Rangers have too many edges over Giants

The ink is barely dry on Saturday night's box score, so what you're about to read (I hope) is hardly the last word on the Rangers and the Giants. We've got three full days to analyze the stuffing out of the 2010 World Series.

Still, a few quick thoughts on the matchup that nobody really expected, three weeks ago:

The Rangers did win slightly more games this season, in the slightly better league. The Rangers did have to beat slightly better teams in the first two rounds of the tournament to qualify for the finals.

But those first two rounds don't tell us a great deal about anything, and what happened in the regular season, while more relevant to the discussion, can take us only so far. In the regular season, Justin Smoak batted .209 in 70 games. Irrelevant. In the regular season, Barry Zito went 9-14 with a 4.15 ERA. Irrelevant.

All that matters now, in terms of what we can actually figure, is the talent that winds up on the field in the World Series.

And I'm convinced, with that ink barely dry, that the Rangers are going to put more talent on the field in the World Series.

Clearly, the Rangers have better hitters. They've got four legitimate weapons in their lineup, or five when the Giants are starting a right-hander. The Giants have three legitimate weapons, plus Andres Torres and Cody Ross. You can count them however you like.

In terms of matchups, I don't see much. If the World Series goes seven games, the Rangers will start left-handers four times; the Giants, three. Both teams are loaded with right-handed hitters and switch-hitters.

The Rangers can certainly match the Giants' starters. Cliff Lee is just as good as Tim Lincecum and C.J. Wilson is just as good as Matt Cain, and Colby Lewis is just as good as Jonathan Sanchez.

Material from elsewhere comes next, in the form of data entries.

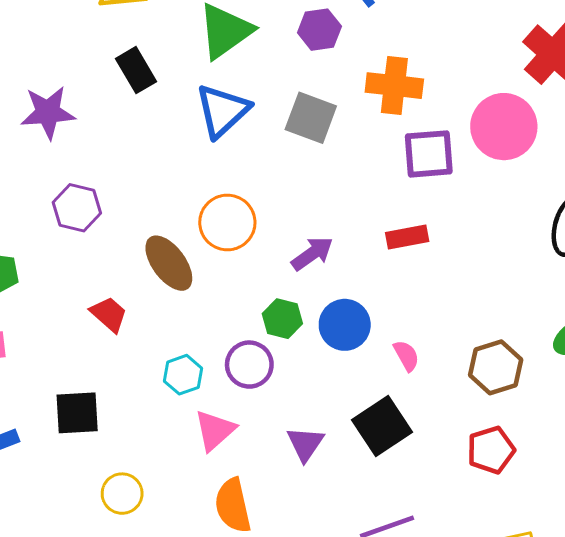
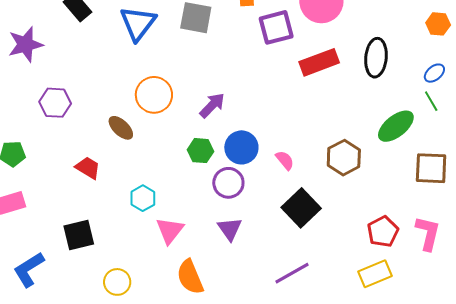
red rectangle: (407, 237) -> (319, 62), moved, size x1.4
brown ellipse: (169, 263) -> (121, 128), size x0.7
purple circle: (249, 365) -> (228, 183), moved
black square: (382, 426) -> (301, 208), moved
red pentagon: (491, 450) -> (383, 232), moved

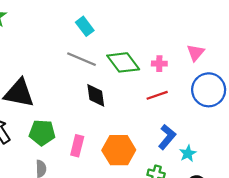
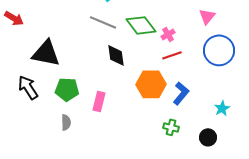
pink cross: (159, 64) -> (168, 34), moved, turned -32
orange hexagon: (119, 150) -> (151, 84), moved
cyan star: (188, 153) -> (222, 108), moved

Actually, Lewis is better than Sanchez.

I misspoke earlier. It's mostly just the talent we can figure. Because we can't figure the breaks. What we can figure, though, is the managers. I haven't seen enough Giants or Rangers games this year to pass final judgment on the respective tactical acumen of Bruce Bochy and Ron Washington. Just in the last few weeks, though, nearly every move that Bochy made seemed to work, while Washington really hasn't needed to make many moves (and when he's made them, they haven't worked all that well).

Is that enough to make the Giants favorites?

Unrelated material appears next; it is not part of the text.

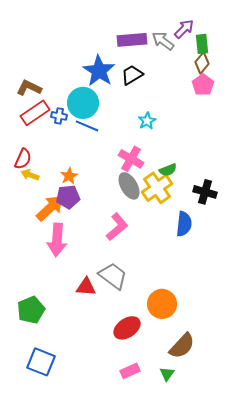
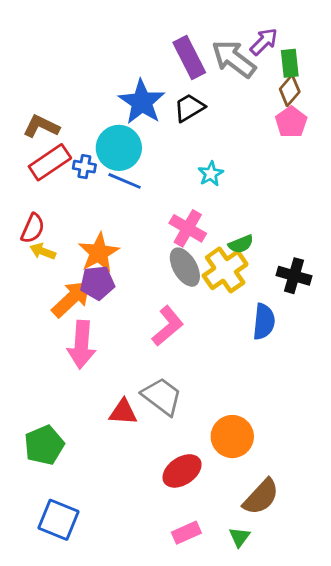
purple rectangle: (132, 40) -> (189, 57), turned 68
gray arrow: (163, 41) -> (234, 59), size x1.4
orange star: (69, 176) -> (99, 253), size x1.6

No. Not even close. But I believe Bochy might have one more move up his sleeve, a move that might even the odds just a little.

Would you make a pitcher with a 4.26 ERA your No. 2 starter?

That's what Bochy did in the NLCS.

He flipped Cain and Sanchez, with Sanchez starting Games 2 and 6, Cain Games 3 and (if it had happened) 7.

Bochy had his reasons. I just didn't agree with them.

Since becoming a starter for the Giants in 2008, Sanchez's ERA has dropped steadily. Which might seem a little strange, given that walk, strikeout, and home-run rates have essentially held oddly steady. Sanchez's rate stats this season -- not including ERA, of course -- were almost exactly the same as his career numbers.

The big secret of Sanchez's (3.07) ERA success was something called BABiP: batting average on balls in play.

In 2008, when Sanchez's ERA was 5.01, his BABiP allowed was .323, which is somewhat high.

In 2009, when Sanchez's ERA was 4.24, his BABiP allowed was .278, which is somewhat low.

In 2010, when Sanchez's ERA was 3.07, his BABiP allowed was .255, which is exceptionally low.

Has Sanchez steadily become a better pitcher? Or has he steadily become a luckier pitcher.

A little of both, perhaps. But no modern pitcher has been able to maintain a .255 BABiP for more than a season or two, which suggests that number is the result of something other than pure skill.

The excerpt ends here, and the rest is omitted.